A low-frequency electromagnetic field (LF-EMF) exerts important biological effects on the human body.

OBJECTIVE:

We previously studied the immunity and atrophy of gastrocnemius muscles in rats with spinal cord injuries and found that LF-EMF with a magnetic flux density of 1.5 mT exerted excellent therapeutic and preventive effects on reducing myotubes and increasing spatium intermusculare. However, the effects of LF-EMF on all stages of skeletal myogenesis, such as activation, proliferation, differentiation, and fusion of satellite cells to myotubes as stimulated by myogenic regulatoryfactors (MRFs), have not been fully elucidated.

METHODS:

This study investigated the optimal LF-EMF magnetic flux density that exerted maximal effects on all stages of C2C12 cell skeletal myogenesis as well as its impact on regulatory MRFs.

RESULTS:

The results showed that an LF-EMF with a magnetic flux density of 2.0 mT could activate C2C12 cells and upregulate the proliferation-promoting transcription factor PAX7. On the other hand, 1.5 mT EMF could upregulate the expression of MyoD and myogenin.

CONCLUSION:

LF-EMF could prevent the disappearance of myotubes, with different magnetic flux densities of LF-EMF exerting independent and positive effects on skeletal myogenesis such as satellite cell activation and proliferation, muscle cell differentiation, and myocyte fusion.

1.Introduction

The human body possesses a natural, stable, but weak current that is able to generate a magnetic field if it is channeled through a non-closed and non-uniform polarization layer as thin and translucent as a muscle fiber [1, 2, 3]. The non-uniform polarization layer is formed by a concentration gradient of cations across the cell membrane [4, 5]. A low-frequency electromagnetic field (LF-EMF) exerts essential biological effects on the human body, and an LF-EMF within 300 Hz has been demonstrated to stimulate neovascularization, osteogenesis, and nerve regeneration [6, 7, 8]. Recently, LF-EMF application has been shown to enhance the recovery of muscle and tendon injuries [9, 10].

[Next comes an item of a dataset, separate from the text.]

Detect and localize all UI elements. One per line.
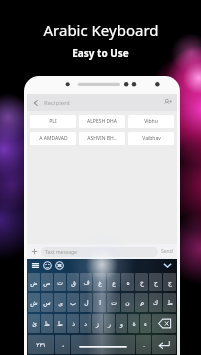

Physical activity is significantly affected by skeletal muscle atrophy. Besides genetic disorders of muscular atrophy such as Duchenne muscular dystrophy, skeletal muscle atrophy can also be classified as disuse atrophy or neurogenic atrophy. Unlike genetic conditions, both these situations may occur on muscle cells that are physiologically normal [11, 12]. Patients with disuse atrophy of skeletal muscles can achieve partial rehabilitation with the help of functional exercises, whereas those with neurogenic skeletal muscle atrophy face more challenges during recovery [13, 14]. In neurogenic skeletal muscle atrophy, the denervated muscle is prone to aberrant connective tissue proliferation and eventually irreversible atrophy [15]. Recently, a mechanical exoskeleton has been invented as a means to provide ambulatory support to patients with neurological injury [16]. However, the success of this exoskeleton is heavily dependent on non-atrophic skeletal muscles.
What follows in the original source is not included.